Costs of Biopsy and Complications in Patients with Lung Cancer
- PMID: 33762834
- PMCID: PMC7982449
- DOI: 10.2147/CEOR.S295494
Costs of Biopsy and Complications in Patients with Lung Cancer
Abstract
Purpose: To describe the distribution of diagnostic procedures, rates of complications, and total cost of biopsies for patients with lung cancer.
Patients and methods: Observational study using data from IBM Marketscan® Databases for continuously insured adult patients with a primary lung cancer diagnosis and treatment between July 2013 and June 2017. Costs of lung cancer diagnosis covered 6 months prior to index biopsy through treatment. Costs of chest CT scans, biopsy, and post-procedural complications were estimated from total payments. Costs of biopsies incidental to inpatient admissions were estimated by comparable outpatient biopsies.
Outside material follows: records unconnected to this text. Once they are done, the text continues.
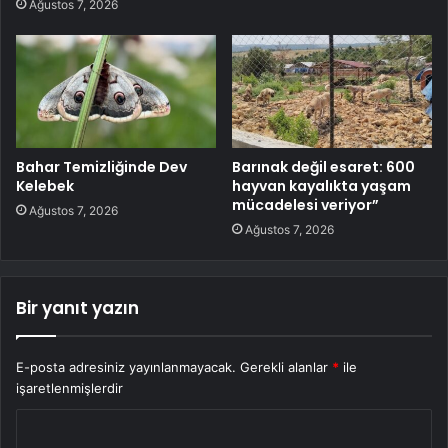
Ağustos 7, 2026
Bahar Temizliğinde Dev
Barınak değil esaret: 600
Kelebek
hayvan kayalıkta yaşam
mücadelesi veriyor”
Ağustos 7, 2026
Ağustos 7, 2026
Bir yanıt yazın
E-posta adresiniz yayınlanmayacak.
Gerekli alanlar
*
ile
işaretlenmişlerdir
Y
Results: The database included 22,870 patients who had a total of 37,160 biopsies, of which 16,009 (43.1%) were percutaneous, 14,997 (40.4%) bronchoscopic, 4072 (11.0%) surgical and 2082 (5.6%) mediastinoscopic. Multiple biopsies were performed on 41.9% of patients. The most common complications among patients receiving only one type of biopsy were pneumothorax (1304 patients, 8.4%), bleeding (744 patients, 4.8%) and intubation (400 patients, 2.6%). However, most complications did not require interventions that would add to costs. Median total costs were highest for inpatient surgical biopsies ($29,988) and lowest for outpatient percutaneous biopsies ($1028). Repeat biopsies of the same type increased costs by 40-80%. Complications account for 13% of total costs.
Conclusion: Costs of biopsies to confirm lung cancer diagnosis vary substantially by type of biopsy and setting. Multiple biopsies, inpatient procedures and complications result in higher costs.
Keywords: cancer; diagnosis; economics; frequency.
© 2021 Chiu et al.
Conflict of interest statement
OW and JL are employees of Intuitive Surgical. YWC, YHK, MJS, DEO, RAC, and DGS received grants for the development of this publication from Intuitive Surgical. MJS is the principal investigator and FDA Medical Expert for the new national multicenter trial of injectable chemotherapeutic and was a consultant for product development for Auris Health. The authors received no honoraria related to the development of this publication. The authors report no other conflicts of interest in this work.